The causes of dental care–related fear and anxiety are many and the influences that maintain or perpetuate fear, anxiety, and the behavioral sequelae are complex. A more specific review of the dental literature regarding all the causes of dental care–related fear, anxiety, and phobia is included later but an exhaustive review is beyond the scope of this article; instead, readers are directed to a few reviews, book chapters, and books. Briefly, numerous causal mechanisms and predisposing factors have been identified, including learning (especially associative learning; ie, conditioning), social learning (including intergenerational transmission), cognitive processes (ie, thoughts), temperament and personality, pain sensitivity and pain perception, and distress tolerance. , Three of these causal pathways/factors have particular relevance to adolescents’ experience of dental care–related fear and anxiety.
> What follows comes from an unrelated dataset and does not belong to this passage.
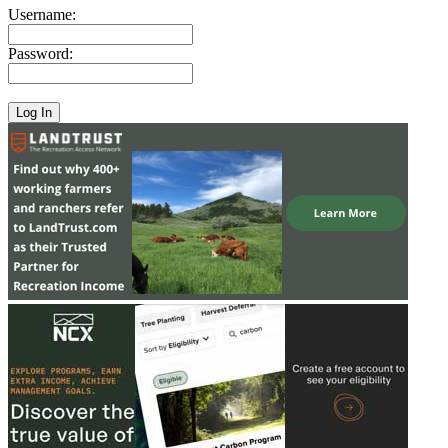
Username:
Password:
First, conditioned fear or anxiety accounts for a potentially large proportion of the dental care–related fear and anxiety experience. , , In such a situation, patients who have painful or otherwise negative experiences in the dental setting associate the pain or distressing physical sensations with dental stimuli, such as the process of having a bib secured around the neck, the sight of a masked clinician, the sound of a drill, or the characteristic smell of the operatory. Subsequently, these patients can experience distress when they encounter those same stimuli, even in the absence of pain or discomfort, and they may show behavior management problems or avoid dental care to avoid the distress. Fear can be caused in this manner at any age, but it is known to be common and more frequent among younger people. , For instance, of adults who report dental care–related fear, nearly one-quarter endorse onset in adolescence (and more than half in childhood), with prior painful or otherwise negative experiences cited as the most common cause. Similarly, approximately 35% of children aged 6 to 14 years report having experienced pain during dental care. In addition to using good pain control strategies, it may be particularly helpful to adolescents to explain clinical procedures and the stimuli encountered, because they are cognitively able to use this information to cope or make sense of what otherwise might be perceived as more threatening than it actually is.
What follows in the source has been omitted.